Thursday, May 19, 2011
Yesterday I drove by one of those billboards which announced the end of the world this coming Saturday. Upon doing a little research on Harold Camping, I was relieved to find out that this coming Saturday, May 21st is merely Judgment Day, and that the actual end of the world is not coming until October 21st.
So we actually have five more months.
Now that I know it's all coming to an end, I have found a strange peace of mind. I just don't worry about things as much.
I no longer have to lie awake nights worrying about my son, who is now in Afghanistan. Since we're all going to perish at the same time anyway, I will be spared the pain of mourning him.
I no longer worry about my investments. I'm not even going to bother to rewrite my will, since no one will be around to inherit what little I have. In fact, it will amount to exactly nothing anyway, since the world is going to end. (Happy thought for today: if the world explodes tomorrow, you and I will be worth the same as Bill Gates.)
I've always hated thought that I won't be able to find out what's going on after I'm dead. I now find solace in the knowledge that nothing will.

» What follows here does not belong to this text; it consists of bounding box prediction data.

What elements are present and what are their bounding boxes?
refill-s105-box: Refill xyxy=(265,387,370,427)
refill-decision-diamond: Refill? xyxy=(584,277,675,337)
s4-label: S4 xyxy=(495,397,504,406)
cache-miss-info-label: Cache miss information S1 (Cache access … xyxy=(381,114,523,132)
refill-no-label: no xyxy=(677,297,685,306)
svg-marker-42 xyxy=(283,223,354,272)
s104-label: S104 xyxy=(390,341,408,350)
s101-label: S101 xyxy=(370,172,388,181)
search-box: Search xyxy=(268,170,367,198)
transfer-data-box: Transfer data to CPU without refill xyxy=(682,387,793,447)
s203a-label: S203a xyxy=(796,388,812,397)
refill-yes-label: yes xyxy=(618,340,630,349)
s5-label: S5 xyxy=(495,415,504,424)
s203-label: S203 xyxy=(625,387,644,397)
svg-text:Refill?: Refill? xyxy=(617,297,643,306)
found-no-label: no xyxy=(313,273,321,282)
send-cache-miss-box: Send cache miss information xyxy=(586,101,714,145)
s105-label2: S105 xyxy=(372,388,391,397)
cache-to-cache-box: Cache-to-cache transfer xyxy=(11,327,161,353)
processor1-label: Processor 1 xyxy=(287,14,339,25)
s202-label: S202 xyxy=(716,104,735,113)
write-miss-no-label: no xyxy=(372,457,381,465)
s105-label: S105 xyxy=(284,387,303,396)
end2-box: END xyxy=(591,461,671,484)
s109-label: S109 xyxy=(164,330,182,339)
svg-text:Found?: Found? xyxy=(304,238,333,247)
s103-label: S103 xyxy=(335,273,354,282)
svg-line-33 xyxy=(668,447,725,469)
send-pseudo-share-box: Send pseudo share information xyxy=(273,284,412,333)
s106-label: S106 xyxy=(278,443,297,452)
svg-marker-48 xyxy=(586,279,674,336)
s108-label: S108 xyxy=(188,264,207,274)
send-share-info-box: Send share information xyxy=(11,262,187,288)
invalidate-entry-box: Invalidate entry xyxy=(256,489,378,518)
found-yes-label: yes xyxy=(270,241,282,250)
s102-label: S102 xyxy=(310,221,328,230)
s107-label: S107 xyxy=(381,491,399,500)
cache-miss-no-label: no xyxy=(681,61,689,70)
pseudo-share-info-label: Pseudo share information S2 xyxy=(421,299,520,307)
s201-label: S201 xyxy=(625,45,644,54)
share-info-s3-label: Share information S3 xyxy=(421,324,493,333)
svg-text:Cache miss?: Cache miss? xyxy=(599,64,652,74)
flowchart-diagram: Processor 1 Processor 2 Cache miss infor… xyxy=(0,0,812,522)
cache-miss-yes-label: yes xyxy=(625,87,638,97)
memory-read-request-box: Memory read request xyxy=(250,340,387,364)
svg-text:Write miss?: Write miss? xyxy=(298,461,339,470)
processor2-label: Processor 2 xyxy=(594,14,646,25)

Fortunately, my bucket list is rather short. And since it's composed mostly of things I think I ought to do -- like read more Shakespeare and Tolstoy -- I'm actually a little relieved that I won't have time to do it.
As far as all the women I've wanted to have sex with but never did, well, I'd already made peace with that long ago. And frankly, telling women that they ought to have sex with me because the world is ending anyway has never been a particularly successful line for me.
The last time I used this line was in 1994 -- which happened to be the last time Harold Camping predicted the end of the world. I must admit, I was a little embarrassed when those women sneered at me afterward, when the world didn't end.
Okay, I didn't actually use that line. But I've always wondered: how embarrassed was Camping himself? On the off chance that he might be wrong this time, how will he face his parishioners? What will he tell them? Will he just admit he was wrong?
Pat Robertson, a one time Presidential candidate, famously predicted the end of the world back in 1982. He has also predicted various other natural disasters, none of which have come to pass. He actually took credit for some of the misses, saying that his prayer had averted them.
Perhaps Camping can take a similar tack. It's doubtful that shame will stop him. That emotion rarely seems to affect people in the televangelism (or radio evangelism) business.
If Camping is capable of embarrassment, at least he won't have to feel it all that long: he is 89 years old. When you think about it, how many 89-year-olds do you know who can command this kind of attention:? Think of all the other people in their late 80's you know of. Even if they're ex-Presidents, ex-athletes, or ex-movie stars, you simply never hear about them. And the next time you can expect to is when their obituaries appear.
My own life has been such that I will not rate an obituary in the NY Times. But at least now I feel better about that, knowing as I do that after October 21st no one will get one.